Data section:
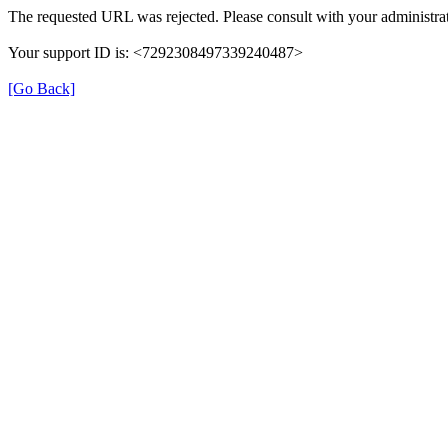
The requested URL was rejected. Please consult with your administrat
Your support ID is: <7292308497339240487>
[Go Back]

Task to carry out: Reproduce each line above precisely, with no pictures.

Solution for this exercise:
The requested URL was rejected. Please consult with your administrat
Your support ID is: <7292308497339240487>
[Go Back]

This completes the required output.